Justin Hoag, 21, of Lorain, and Steven Mahl, 18, and Joshua Mason, 18, both of Elyria, appeared in court to answer to charges of burglary and receiving stolen property stemming from the Nov. 12 break-in at a home on the 2300 block of Claus Road.
|CHUCK HUMEL / CHRONICLE|
|From left: Justin Hoag, 20, Joshua Mason, 18, and Steven Mahl, 18, walk into Vermilion Municipal Court on Tuesday.|
Vermilion Municipal Court Judge Elizabeth Wakefield ordered each man held on a $50,000 bond after each pleaded not guilty to the felony charges.
Wakefield said the substantial bail was needed because of the extensive damage police say the three men caused when they broke into the home of Brad Riggs on a dare.

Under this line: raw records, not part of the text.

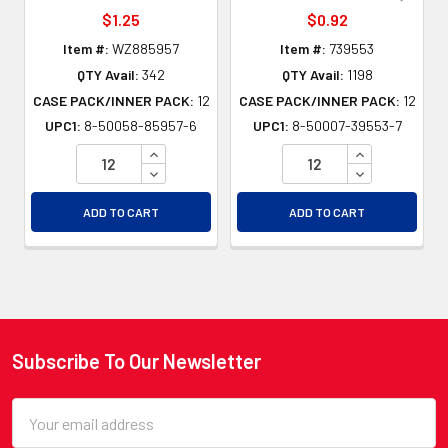
$1.25
$0.92
Item #:
WZ885957
Item #:
739553
QTY Avail:
342
QTY Avail:
1198
CASE PACK/INNER PACK:
12
CASE PACK/INNER PACK:
12
UPC1:
8-50058-85957-6
UPC1:
8-50007-39553-7
INCREASE QUANTITY OF UNDEFINED
INCREASE QU
DECREASE QUANTITY OF UNDEFINED
DECREASE QU
ADD TO CART
ADD TO CART
Subscribe To Our Newsletter
Footer
Email
Address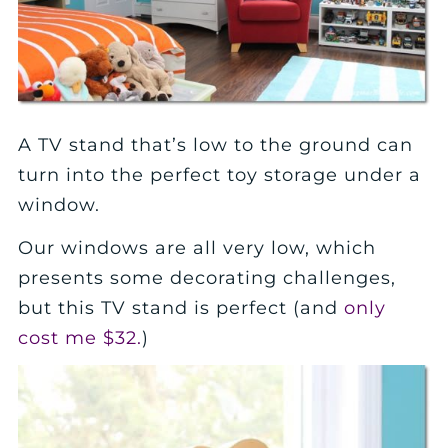
A TV stand that’s low to the ground can
turn into the perfect toy storage under a
window.
Our windows are all very low, which
presents some decorating challenges,
but this TV stand is perfect (and
only
cost me $32.
)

Police say the men where playing “truth or dare” and picked Riggs` home on whim and once inside, destroyed all that they could.
The homeowner`s son returned home to find someone had smashed two big-screen TVs, an arcade game and a 55-gallon aquarium, items from the kitchen were dumped, a waterbed was slashed, a toilet was clogged, furniture and a child`s room were trashed, an obscene four-letter word was carved into the felt of the pool table, pool cues were broken and bar stools were slashed.

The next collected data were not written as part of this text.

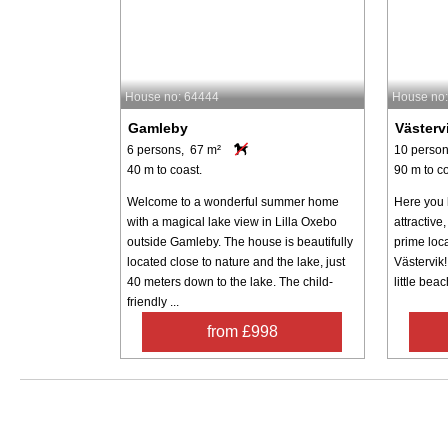
House no: 64444
House no
Gamleby
Västerv
6 persons, 67 m²
10 person
40 m to coast.
90 m to co
Welcome to a wonderful summer home
Here you 
with a magical lake view in Lilla Oxebo
attractiv
outside Gamleby. The house is beautifully
prime loc
located close to nature and the lake, just
Västervik!
40 meters down to the lake. The child-
little beac
friendly ...
from £998
Search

In the garage, all four tires on a 1995 Pontiac Trans Am were slashed, and dog feces had been put on the vehicle`s engine.
Police were at a standstill in the case until a report of the incident appeared in newspapers and on TV news.

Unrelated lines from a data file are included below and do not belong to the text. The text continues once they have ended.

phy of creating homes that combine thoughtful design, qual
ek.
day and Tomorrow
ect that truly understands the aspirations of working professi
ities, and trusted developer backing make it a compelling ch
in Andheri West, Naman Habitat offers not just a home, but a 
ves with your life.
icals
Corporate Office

That`s when police say tips starting coming in because Mahl and Mason allegedly were bragging to friends about what they did.
Eventually both were brought in by police for questioning and admitted involvement in the burglary, police said
Mahl`s cousin, Hoag, contends he was not involved in the crime. On Tuesday his attorney, Robert Gray, unsuccessfully tried to get Hoag released on a personal bond, claiming his client was not with Mahl and Mason that night.
“It was Justin who assisted the Vermilion Police Department to get this case to where it has evolved,” Gray said in court.
“He didn`t know what happened that night. This is just overzealous charging by the police.”
Gray said Hoag was at home hanging out with a friend, who stayed the night.
Wakefield stood behind her decision to issue Hoag a $50,000 bond but told Gray he could bring up the issue of bond as soon as the facts of the case change.
Vermilion Police Chief Robert Kish said investigators are aware of Hoag`s claim that he was not at the home and are trying to substantiate the alibi.
“If we find new evidence in the case, then we will present that to the prosecutor, who will determine if the charges should be dropped,” Kish said.